Yousef died on June 1, 2014, aged eight days and Aviva died aged two months on January 2, 2014 - both had received TPN contaminated by bacillus cereus.

Following Aviva's death, Guy's and St Thomas' trust undertook a cause analysis in partnership with the UKHSA to try and establish the source of the bacterial outbreak, but none was found.

In June, both Oscar and Yousef died after contracting the same bacteria.

Guy's and St Thomas' trust only admitted Aviva had died following the contamination at the inquest, having repeatedly told her family over the past decade she had died from natural causes. 

The outbreak also affected other babies in other NHS trusts, but fortunately these babies recovered. 

The feed provided to Yousef and Oscar by ITH Pharma was being used by nine different hospitals across the UK between May and June 2014 and saw 17 more babies become ill.

ITH Pharma was fined £1.2million for regulatory offences following the deaths of Oscar and Yousaf.

Yousef - who was born at St Thomas' Hospital in London (pictured) - was just nine days old when he died on June 1 2014 after Bacillus cereus bacteria infected his TPN feed

Previously, a spokesman for ITH Pharma said: 'ITH was not told of the previous outbreak of Bacillus cereus and death at St Thomas' at any point prior to the summer 2014 incident.

'This is deeply troubling given that this appears to be the very reason we were brought in to supply TPN at St Thomas'.'

In 2022, ITH Pharma admitted failing to conduct a suitable and sufficient risk assessment between August 2009 and June 2014, and two charges of supplying a medicinal product which was not of the nature or quality specified in the prescription.

Regarding Aviva's death, Dr Morris wrote: 'The Trust undertook a root cause analysis together with involving the UKHSA and its own infection and microbiological teams, but no definitive source for the outbreak was found.'

He wrote that the hospital trust where she died had not passed on their findings to other places compounding TPN under a section 10 exemption, which allows pharmacists to make a limited quantity of medicine for a specific patient, or to the wider market.

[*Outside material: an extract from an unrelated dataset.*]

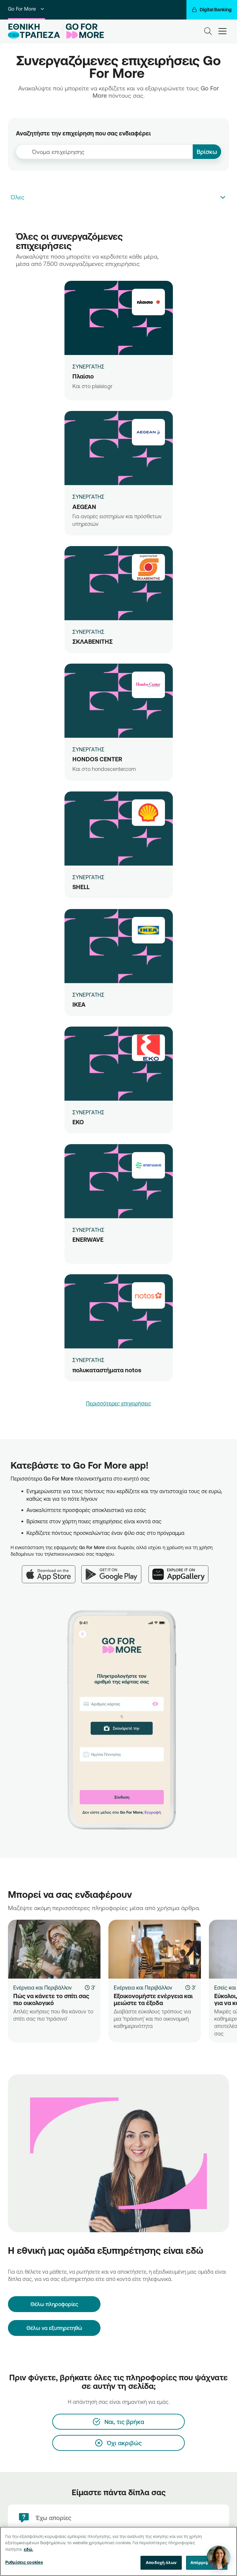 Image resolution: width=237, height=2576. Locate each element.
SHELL (81, 887)
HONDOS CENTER (97, 759)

A Prevention of Future Deaths report into the babies' deaths by senior coroner Dr Julian Morris has called on the Department of Health and Social Care, NHS England, Care Quality Commission, Medicines, and Healthcare Products Regulatory Agency (MHRA) to take action. 

The organisations must respond to the report by January 8, 2025.

The Prevention of Future Deaths report listed matters of concern including that there is no requirement for entities using the section 10 exemption to report findings to the MHRA or other bodies following an 'adverse event'. 

It added that current reporting structures are 'unclear' when sharing information would improve 'the provision of highly specific medication to a group of vulnerable patients'.